## Task objective
What this exercise needs is every entry restated as written, with no pictures.

## Source material
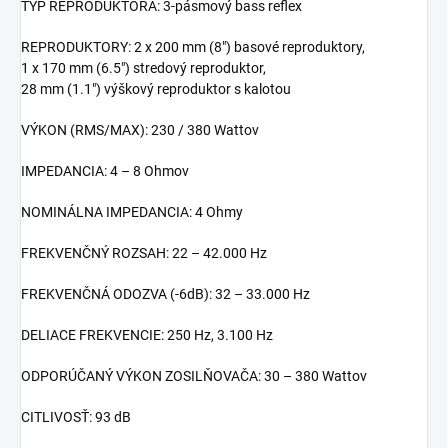
TYP REPRODUKTORA: 3-pásmový bass reflex
REPRODUKTORY: 2 x 200 mm (8") basové reproduktory,
1 x 170 mm (6.5") stredový reproduktor,
28 mm (1.1") výškový reproduktor s kalotou
VÝKON (RMS/MAX): 230 / 380 Wattov
IMPEDANCIA: 4 – 8 Ohmov
NOMINÁLNA IMPEDANCIA: 4 Ohmy
FREKVENČNÝ ROZSAH: 22 – 42.000 Hz
FREKVENČNÁ ODOZVA (-6dB): 32 – 33.000 Hz
DELIACE FREKVENCIE: 250 Hz, 3.100 Hz
ODPORÚČANÝ VÝKON ZOSILŇOVAČA: 30 – 380 Wattov
CITLIVOSŤ: 93 dB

## Response to the exercise
TYP REPRODUKTORA: 3-pásmový bass reflex
REPRODUKTORY: 2 x 200 mm (8") basové reproduktory,
1 x 170 mm (6.5") stredový reproduktor,
28 mm (1.1") výškový reproduktor s kalotou
VÝKON (RMS/MAX): 230 / 380 Wattov
IMPEDANCIA: 4 – 8 Ohmov
NOMINÁLNA IMPEDANCIA: 4 Ohmy
FREKVENČNÝ ROZSAH: 22 – 42.000 Hz
FREKVENČNÁ ODOZVA (-6dB): 32 – 33.000 Hz
DELIACE FREKVENCIE: 250 Hz, 3.100 Hz
ODPORÚČANÝ VÝKON ZOSILŇOVAČA: 30 – 380 Wattov
CITLIVOSŤ: 93 dB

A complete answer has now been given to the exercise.